WHAT THE EXERCISE ASKS: Could you please reproduce all the records below exactly, leaving out the images?

****************************************

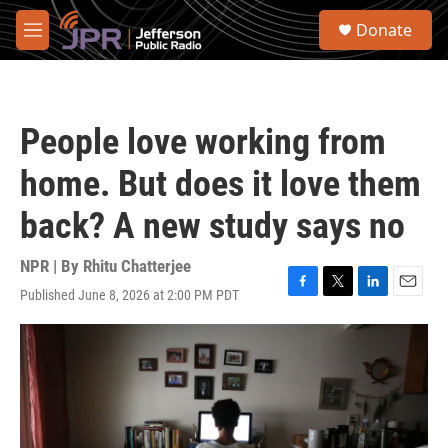
Skip to main content
S
Donate
e
M
a
e
r
n
c
u
h
People love working from
u
e
home. But does it love them
r
y
back? A new study says no
NPR | By
Rhitu Chatterjee
Published June 8, 2026 at 2:00 PM PDT
F
T
L
E
a
w
i
m
c
i
n
a
e
t
k
i
b
t
e
l
o
e
d
o
r
I
k
n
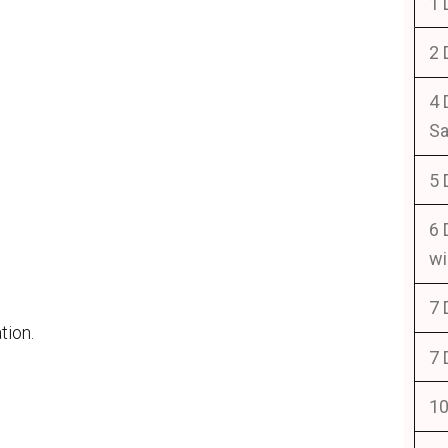
1 
2 
4 
Sa
5 
6 
wi
7 
tion.
7 
10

****************************************

WRITTEN ANSWER:
Skip to main content
S
Donate
e
M
a
e
r
n
c
u
h
People love working from
u
e
home. But does it love them
r
y
back? A new study says no
NPR | By
Rhitu Chatterjee
Published June 8, 2026 at 2:00 PM PDT
F
T
L
E
a
w
i
m
c
i
n
a
e
t
k
i
b
t
e
l
o
e
d
o
r
I
k
n
1 
2 
4 
Sa
5 
6 
wi
7 
tion.
7 
10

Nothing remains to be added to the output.